# HME development in eclipse - Platycore Studio



## Timotej (Jul 3, 2006)

Hey everyone!

We have put Platycore studio, alpha prerelease version out for download:
Google to "Digital Geyser" and follow "Products" link on the left.

It is essentially a set of plugins for eclipse which enable HME app development. I have bundled all the HME SDK as part of this so if you are using eclipse, you can just drop the plugins in and start developing.

This is a very ad-hoc project at this point, but we're gearing toward having a fully functional development and test-hosting environment.
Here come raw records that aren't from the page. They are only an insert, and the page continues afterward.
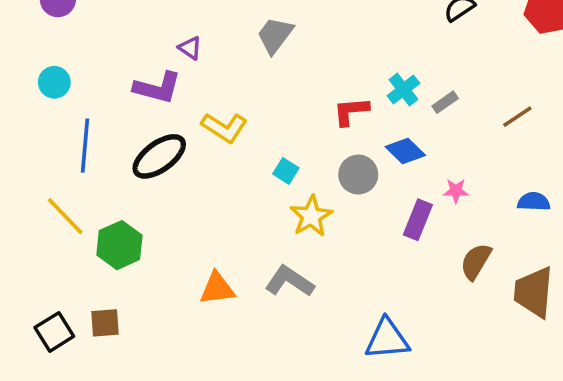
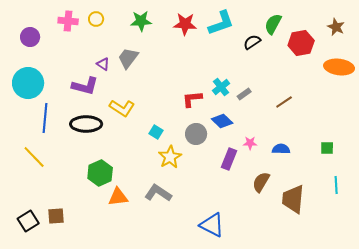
gray trapezoid: (275, 35) -> (128, 58), moved
cyan circle: (54, 82) -> (28, 83), size x1.8
black ellipse: (159, 156) -> (86, 124), turned 36
blue semicircle: (534, 202) -> (281, 149), moved
green hexagon: (119, 245) -> (100, 173), moved
blue triangle: (387, 339) -> (212, 225), turned 32

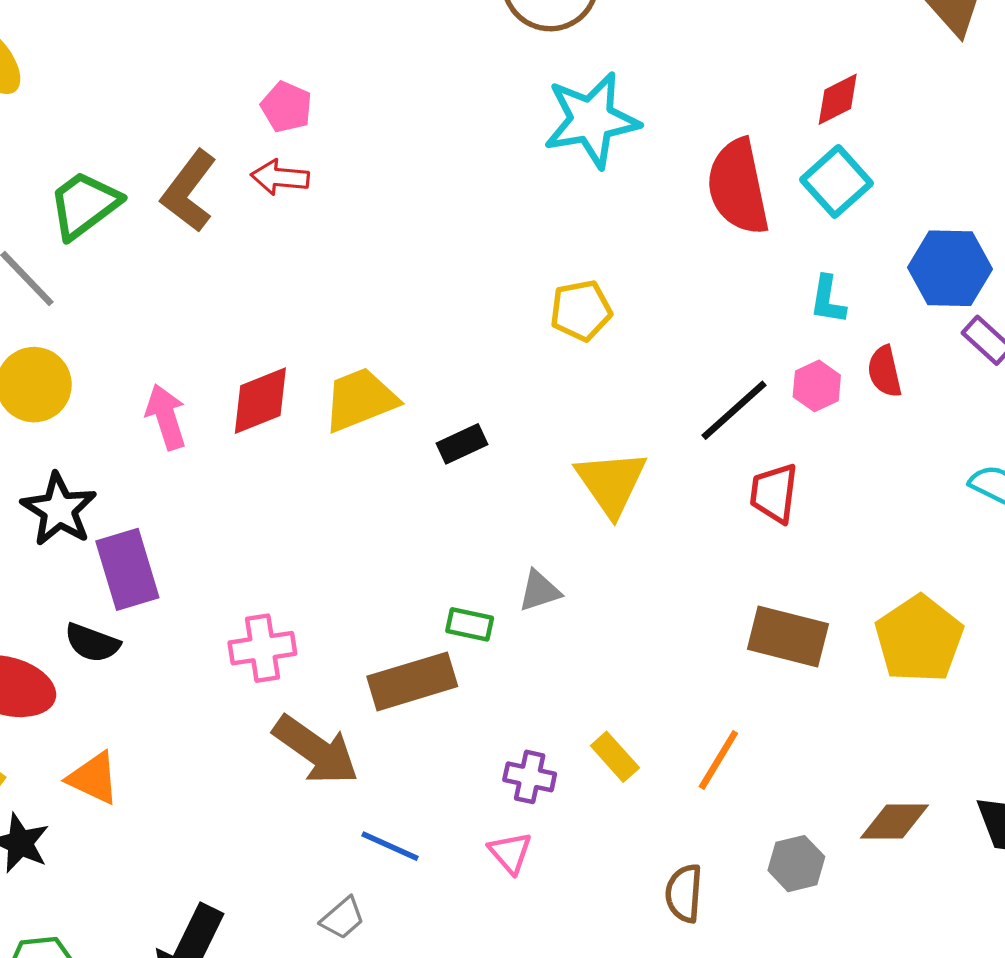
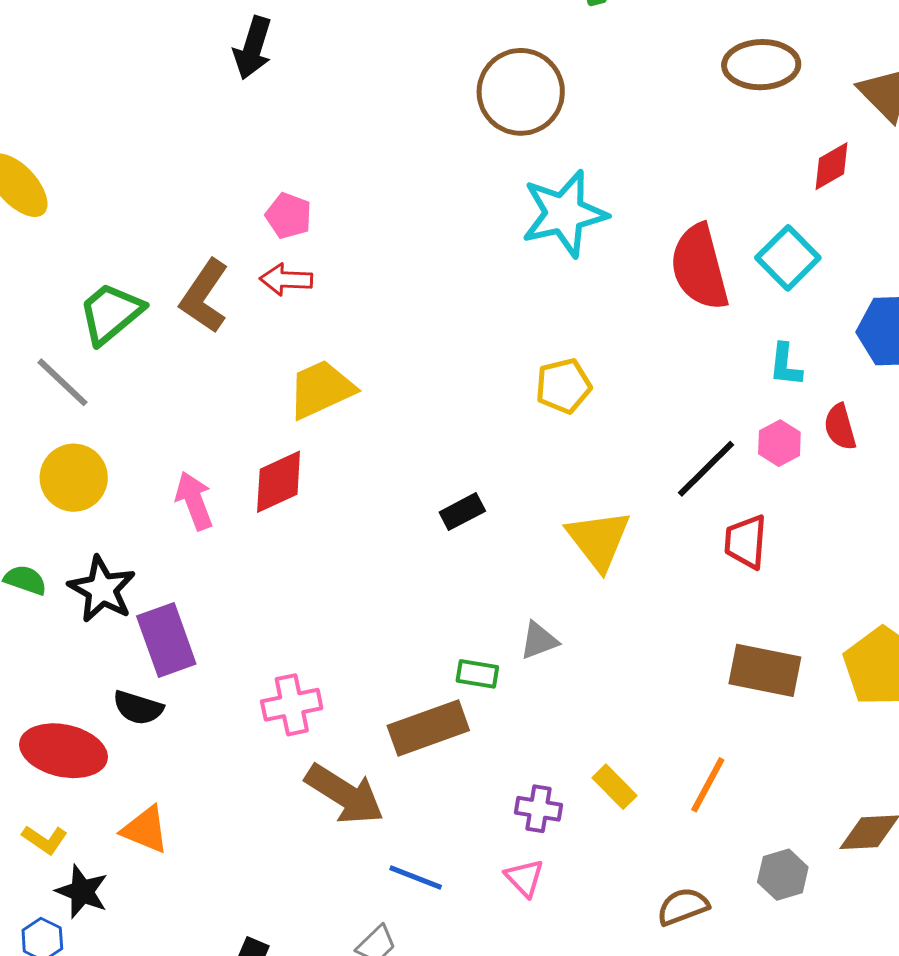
red diamond: (838, 99) -> (832, 166), moved
yellow trapezoid: (360, 400) -> (321, 389), moved
brown semicircle: (684, 893) -> (683, 907), turned 68

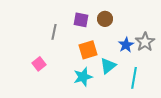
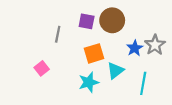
brown circle: (105, 19) -> (112, 20), size x1.5

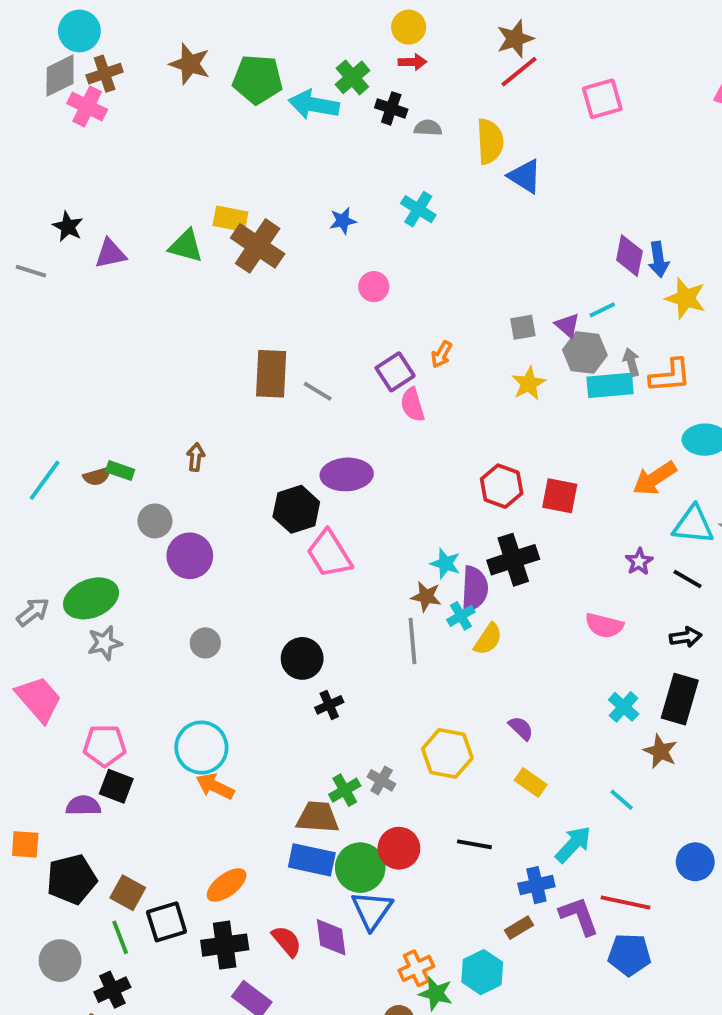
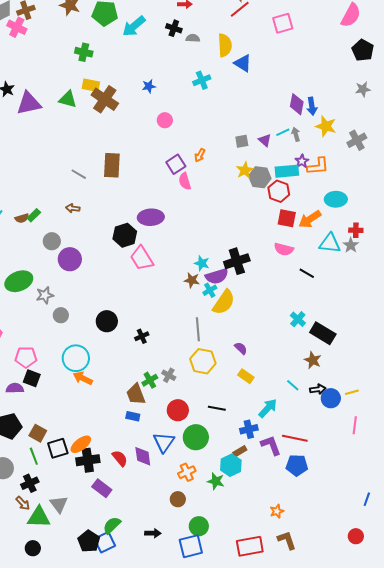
green cross: (352, 77) -> (84, 52), moved, turned -36
cyan arrow: (314, 105) -> (134, 26), turned -50
cyan cross: (418, 209) -> (202, 80), moved, turned 36
purple triangle: (110, 254) -> (29, 103), size x1.5
gray hexagon: (585, 352) -> (260, 177), moved
gray arrow: (631, 362) -> (296, 134), moved
gray line: (318, 391) -> (79, 174), moved
brown arrow: (196, 457) -> (73, 208), turned -88
green rectangle: (120, 471) -> (34, 215), turned -64
red hexagon: (502, 486) -> (279, 191), moved
red square: (560, 496) -> (287, 218), moved
purple star: (639, 562) -> (302, 161), moved
black line: (687, 579) -> (307, 273), moved
purple semicircle: (474, 589) -> (217, 276), turned 70
pink semicircle: (604, 626) -> (284, 249), moved
black arrow: (686, 637) -> (318, 389), moved
yellow semicircle: (488, 639) -> (224, 302), size x1.5
gray line: (412, 641) -> (198, 329), moved
gray star: (105, 643) -> (45, 295), moved
gray circle: (205, 643) -> (61, 315), moved
black circle: (302, 658) -> (107, 321), moved
black rectangle: (680, 699) -> (323, 333), turned -75
cyan cross: (624, 707) -> (298, 319), moved
brown trapezoid: (318, 817) -> (136, 394), turned -115
blue rectangle: (312, 860) -> (133, 416), size x0.6
blue circle: (695, 862) -> (331, 398), moved
green circle: (360, 868) -> (196, 437), moved
orange ellipse: (227, 885) -> (81, 444), moved
cyan hexagon: (482, 972) -> (231, 465), moved
green star: (436, 993) -> (216, 481), moved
The idea is to give this out as an open-source contribution to the TiVo community.

Features at this point:
- extension points for your own app, so you can start an application by 
simply creating a new eclipse plugin
- built-in test hosting environment (one that is part of SDK)
- built-in launcher for the emulator (fires off a AWT window from 
eclipse, not SWT native one)
- eclipse views where you can see all your apps and start/stop them
- some test apps I've been tinkering with
- ability to launch all this as an eclipse RCP application, not just as 
plugins for eclipse

If you install plugins, you go to Windows->Views->Other... and find "Digital Geyser" among the views. If anyone is interested in using this, helping with development or suggesting anything, let me know!

I would be very interested to hear from TiVo, if using eclipse as a development environment is something you guys may be interested in as a formal SDK release, and how can we collaborate on that.


Cheers,
Timotej


----------



## Elazığlı168 (Jul 9, 2006)

*thanks*


----------



## Planetx (May 4, 2006)

Thanks for this contribution- I haven't taken a look at it yet, and really haven't looked too much at the HME SDK but am happy to see someone adding eclipse plugins for this. Thanks so much and Ill try to provide useful feedback / contributions.


----------